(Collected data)
- - -
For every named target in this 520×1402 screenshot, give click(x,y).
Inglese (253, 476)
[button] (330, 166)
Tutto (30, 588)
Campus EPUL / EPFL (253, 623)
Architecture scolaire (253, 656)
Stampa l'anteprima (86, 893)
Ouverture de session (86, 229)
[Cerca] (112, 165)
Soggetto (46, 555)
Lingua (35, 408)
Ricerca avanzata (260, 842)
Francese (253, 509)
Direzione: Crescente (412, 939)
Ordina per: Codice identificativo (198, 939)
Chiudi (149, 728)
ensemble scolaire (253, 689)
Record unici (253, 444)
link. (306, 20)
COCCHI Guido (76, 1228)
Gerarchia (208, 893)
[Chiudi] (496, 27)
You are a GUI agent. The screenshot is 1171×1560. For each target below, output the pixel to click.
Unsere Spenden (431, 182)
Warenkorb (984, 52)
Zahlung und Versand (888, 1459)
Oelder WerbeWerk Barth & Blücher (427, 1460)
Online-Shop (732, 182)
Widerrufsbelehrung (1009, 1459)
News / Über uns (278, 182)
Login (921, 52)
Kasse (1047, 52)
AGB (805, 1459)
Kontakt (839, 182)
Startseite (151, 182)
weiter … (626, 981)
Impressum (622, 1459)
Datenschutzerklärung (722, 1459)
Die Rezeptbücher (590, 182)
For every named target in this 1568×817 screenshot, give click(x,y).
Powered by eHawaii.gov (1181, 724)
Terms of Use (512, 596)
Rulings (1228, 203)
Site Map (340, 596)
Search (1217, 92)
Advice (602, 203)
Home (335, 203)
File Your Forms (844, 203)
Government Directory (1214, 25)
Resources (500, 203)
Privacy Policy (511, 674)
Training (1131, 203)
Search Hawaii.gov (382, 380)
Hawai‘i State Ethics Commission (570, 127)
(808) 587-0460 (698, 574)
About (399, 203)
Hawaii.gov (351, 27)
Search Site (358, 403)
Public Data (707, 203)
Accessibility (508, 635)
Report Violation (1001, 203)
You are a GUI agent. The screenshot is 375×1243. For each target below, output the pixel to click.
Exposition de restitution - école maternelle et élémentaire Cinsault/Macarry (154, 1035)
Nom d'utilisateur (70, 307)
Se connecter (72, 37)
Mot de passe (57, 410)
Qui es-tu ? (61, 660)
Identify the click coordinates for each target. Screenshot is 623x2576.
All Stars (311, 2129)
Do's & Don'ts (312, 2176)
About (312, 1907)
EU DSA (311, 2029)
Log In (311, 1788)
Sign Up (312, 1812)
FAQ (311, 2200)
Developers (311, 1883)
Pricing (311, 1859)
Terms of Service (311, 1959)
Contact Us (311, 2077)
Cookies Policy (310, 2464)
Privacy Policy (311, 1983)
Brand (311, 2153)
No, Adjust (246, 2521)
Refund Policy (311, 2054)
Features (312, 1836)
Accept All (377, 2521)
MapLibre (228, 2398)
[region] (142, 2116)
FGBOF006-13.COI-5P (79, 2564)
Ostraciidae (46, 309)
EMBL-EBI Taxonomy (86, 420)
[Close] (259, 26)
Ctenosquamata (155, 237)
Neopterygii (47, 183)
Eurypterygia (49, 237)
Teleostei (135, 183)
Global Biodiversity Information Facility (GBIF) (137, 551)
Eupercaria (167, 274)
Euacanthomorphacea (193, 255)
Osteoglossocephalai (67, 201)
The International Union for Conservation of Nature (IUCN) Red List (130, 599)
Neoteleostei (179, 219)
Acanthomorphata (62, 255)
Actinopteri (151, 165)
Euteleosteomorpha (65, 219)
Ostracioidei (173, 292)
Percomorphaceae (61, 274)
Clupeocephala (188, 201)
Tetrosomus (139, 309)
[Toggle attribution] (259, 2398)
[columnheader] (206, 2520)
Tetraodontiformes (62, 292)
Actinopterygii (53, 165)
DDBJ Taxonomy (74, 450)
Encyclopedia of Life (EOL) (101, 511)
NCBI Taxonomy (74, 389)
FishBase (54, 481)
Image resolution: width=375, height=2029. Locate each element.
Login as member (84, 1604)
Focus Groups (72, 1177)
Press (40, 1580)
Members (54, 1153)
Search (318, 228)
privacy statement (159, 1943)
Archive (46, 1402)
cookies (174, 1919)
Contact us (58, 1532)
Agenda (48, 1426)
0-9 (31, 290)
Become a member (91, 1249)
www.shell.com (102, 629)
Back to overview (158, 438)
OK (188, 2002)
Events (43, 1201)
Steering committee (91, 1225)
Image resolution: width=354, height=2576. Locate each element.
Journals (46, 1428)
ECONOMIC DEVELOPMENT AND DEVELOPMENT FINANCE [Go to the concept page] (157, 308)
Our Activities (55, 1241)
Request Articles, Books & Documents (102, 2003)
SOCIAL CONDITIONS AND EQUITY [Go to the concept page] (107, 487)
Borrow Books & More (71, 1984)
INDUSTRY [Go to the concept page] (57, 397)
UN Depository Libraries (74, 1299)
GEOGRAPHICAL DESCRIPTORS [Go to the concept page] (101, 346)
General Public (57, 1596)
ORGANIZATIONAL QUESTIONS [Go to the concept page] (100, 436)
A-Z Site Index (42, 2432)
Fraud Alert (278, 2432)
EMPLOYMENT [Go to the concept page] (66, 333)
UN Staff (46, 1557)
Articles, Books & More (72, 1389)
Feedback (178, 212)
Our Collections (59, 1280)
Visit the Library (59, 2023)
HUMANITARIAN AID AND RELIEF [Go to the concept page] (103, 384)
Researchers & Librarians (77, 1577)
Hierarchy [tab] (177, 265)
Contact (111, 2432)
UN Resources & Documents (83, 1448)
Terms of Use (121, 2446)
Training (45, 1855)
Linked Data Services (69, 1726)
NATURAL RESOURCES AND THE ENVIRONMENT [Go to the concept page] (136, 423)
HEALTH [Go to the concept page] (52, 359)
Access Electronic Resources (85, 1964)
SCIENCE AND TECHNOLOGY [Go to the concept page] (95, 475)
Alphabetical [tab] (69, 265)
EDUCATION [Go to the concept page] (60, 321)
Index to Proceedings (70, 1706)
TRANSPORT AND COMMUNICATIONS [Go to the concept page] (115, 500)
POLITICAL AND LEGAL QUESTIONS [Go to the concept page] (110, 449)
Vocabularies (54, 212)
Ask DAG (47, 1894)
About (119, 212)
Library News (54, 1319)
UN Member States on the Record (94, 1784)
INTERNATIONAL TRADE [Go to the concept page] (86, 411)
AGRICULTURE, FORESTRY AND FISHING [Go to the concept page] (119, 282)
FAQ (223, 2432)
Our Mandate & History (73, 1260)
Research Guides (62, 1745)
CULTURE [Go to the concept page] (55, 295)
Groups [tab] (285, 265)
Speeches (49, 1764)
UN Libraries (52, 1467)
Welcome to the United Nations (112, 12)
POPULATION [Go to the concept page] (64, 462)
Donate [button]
- - -
*EXERCISE PROMPT*: Above are the records; set each one down word for word.

*EXERCISE RESPONSE*:
For every named target in this 520×1402 screenshot, give click(x,y).
Inglese (253, 476)
[button] (330, 166)
Tutto (30, 588)
Campus EPUL / EPFL (253, 623)
Architecture scolaire (253, 656)
Stampa l'anteprima (86, 893)
Ouverture de session (86, 229)
[Cerca] (112, 165)
Soggetto (46, 555)
Lingua (35, 408)
Ricerca avanzata (260, 842)
Francese (253, 509)
Direzione: Crescente (412, 939)
Ordina per: Codice identificativo (198, 939)
Chiudi (149, 728)
ensemble scolaire (253, 689)
Record unici (253, 444)
link. (306, 20)
COCCHI Guido (76, 1228)
Gerarchia (208, 893)
[Chiudi] (496, 27)
You are a GUI agent. The screenshot is 1171×1560. For each target below, output the pixel to click.
Unsere Spenden (431, 182)
Warenkorb (984, 52)
Zahlung und Versand (888, 1459)
Oelder WerbeWerk Barth & Blücher (427, 1460)
Online-Shop (732, 182)
Widerrufsbelehrung (1009, 1459)
News / Über uns (278, 182)
Login (921, 52)
Kasse (1047, 52)
AGB (805, 1459)
Kontakt (839, 182)
Startseite (151, 182)
weiter … (626, 981)
Impressum (622, 1459)
Datenschutzerklärung (722, 1459)
Die Rezeptbücher (590, 182)
For every named target in this 1568×817 screenshot, give click(x,y).
Powered by eHawaii.gov (1181, 724)
Terms of Use (512, 596)
Rulings (1228, 203)
Site Map (340, 596)
Search (1217, 92)
Advice (602, 203)
Home (335, 203)
File Your Forms (844, 203)
Government Directory (1214, 25)
Resources (500, 203)
Privacy Policy (511, 674)
Training (1131, 203)
Search Hawaii.gov (382, 380)
Hawai‘i State Ethics Commission (570, 127)
(808) 587-0460 (698, 574)
About (399, 203)
Hawaii.gov (351, 27)
Search Site (358, 403)
Public Data (707, 203)
Accessibility (508, 635)
Report Violation (1001, 203)
You are a GUI agent. The screenshot is 375×1243. For each target below, output the pixel to click.
Exposition de restitution - école maternelle et élémentaire Cinsault/Macarry (154, 1035)
Nom d'utilisateur (70, 307)
Se connecter (72, 37)
Mot de passe (57, 410)
Qui es-tu ? (61, 660)
Identify the click coordinates for each target. Screenshot is 623x2576.
All Stars (311, 2129)
Do's & Don'ts (312, 2176)
About (312, 1907)
EU DSA (311, 2029)
Log In (311, 1788)
Sign Up (312, 1812)
FAQ (311, 2200)
Developers (311, 1883)
Pricing (311, 1859)
Terms of Service (311, 1959)
Contact Us (311, 2077)
Cookies Policy (310, 2464)
Privacy Policy (311, 1983)
Brand (311, 2153)
No, Adjust (246, 2521)
Refund Policy (311, 2054)
Features (312, 1836)
Accept All (377, 2521)
MapLibre (228, 2398)
[region] (142, 2116)
FGBOF006-13.COI-5P (79, 2564)
Ostraciidae (46, 309)
EMBL-EBI Taxonomy (86, 420)
[Close] (259, 26)
Ctenosquamata (155, 237)
Neopterygii (47, 183)
Eurypterygia (49, 237)
Teleostei (135, 183)
Global Biodiversity Information Facility (GBIF) (137, 551)
Eupercaria (167, 274)
Euacanthomorphacea (193, 255)
Osteoglossocephalai (67, 201)
The International Union for Conservation of Nature (IUCN) Red List (130, 599)
Neoteleostei (179, 219)
Acanthomorphata (62, 255)
Actinopteri (151, 165)
Euteleosteomorpha (65, 219)
Ostracioidei (173, 292)
Percomorphaceae (61, 274)
Clupeocephala (188, 201)
Tetrosomus (139, 309)
[Toggle attribution] (259, 2398)
[columnheader] (206, 2520)
Tetraodontiformes (62, 292)
Actinopterygii (53, 165)
DDBJ Taxonomy (74, 450)
Encyclopedia of Life (EOL) (101, 511)
NCBI Taxonomy (74, 389)
FishBase (54, 481)
Image resolution: width=375, height=2029. Locate each element.
Login as member (84, 1604)
Focus Groups (72, 1177)
Press (40, 1580)
Members (54, 1153)
Search (318, 228)
privacy statement (159, 1943)
Archive (46, 1402)
cookies (174, 1919)
Contact us (58, 1532)
Agenda (48, 1426)
0-9 (31, 290)
Become a member (91, 1249)
www.shell.com (102, 629)
Back to overview (158, 438)
OK (188, 2002)
Events (43, 1201)
Steering committee (91, 1225)
Image resolution: width=354, height=2576. Locate each element.
Journals (46, 1428)
ECONOMIC DEVELOPMENT AND DEVELOPMENT FINANCE [Go to the concept page] (157, 308)
Our Activities (55, 1241)
Request Articles, Books & Documents (102, 2003)
SOCIAL CONDITIONS AND EQUITY [Go to the concept page] (107, 487)
Borrow Books & More (71, 1984)
INDUSTRY [Go to the concept page] (57, 397)
UN Depository Libraries (74, 1299)
GEOGRAPHICAL DESCRIPTORS [Go to the concept page] (101, 346)
General Public (57, 1596)
ORGANIZATIONAL QUESTIONS [Go to the concept page] (100, 436)
A-Z Site Index (42, 2432)
Fraud Alert (278, 2432)
EMPLOYMENT [Go to the concept page] (66, 333)
UN Staff (46, 1557)
Articles, Books & More (72, 1389)
Feedback (178, 212)
Our Collections (59, 1280)
Visit the Library (59, 2023)
HUMANITARIAN AID AND RELIEF [Go to the concept page] (103, 384)
Researchers & Librarians (77, 1577)
Hierarchy [tab] (177, 265)
Contact (111, 2432)
UN Resources & Documents (83, 1448)
Terms of Use (121, 2446)
Training (45, 1855)
Linked Data Services (69, 1726)
NATURAL RESOURCES AND THE ENVIRONMENT [Go to the concept page] (136, 423)
HEALTH [Go to the concept page] (52, 359)
Access Electronic Resources (85, 1964)
SCIENCE AND TECHNOLOGY [Go to the concept page] (95, 475)
Alphabetical [tab] (69, 265)
EDUCATION [Go to the concept page] (60, 321)
Index to Proceedings (70, 1706)
TRANSPORT AND COMMUNICATIONS [Go to the concept page] (115, 500)
POLITICAL AND LEGAL QUESTIONS [Go to the concept page] (110, 449)
Vocabularies (54, 212)
Ask DAG (47, 1894)
About (119, 212)
Library News (54, 1319)
UN Member States on the Record (94, 1784)
INTERNATIONAL TRADE [Go to the concept page] (86, 411)
AGRICULTURE, FORESTRY AND FISHING [Go to the concept page] (119, 282)
FAQ (223, 2432)
Our Mandate & History (73, 1260)
Research Guides (62, 1745)
CULTURE [Go to the concept page] (55, 295)
Groups [tab] (285, 265)
Speeches (49, 1764)
UN Libraries (52, 1467)
Welcome to the United Nations (112, 12)
POPULATION [Go to the concept page] (64, 462)
Donate [button]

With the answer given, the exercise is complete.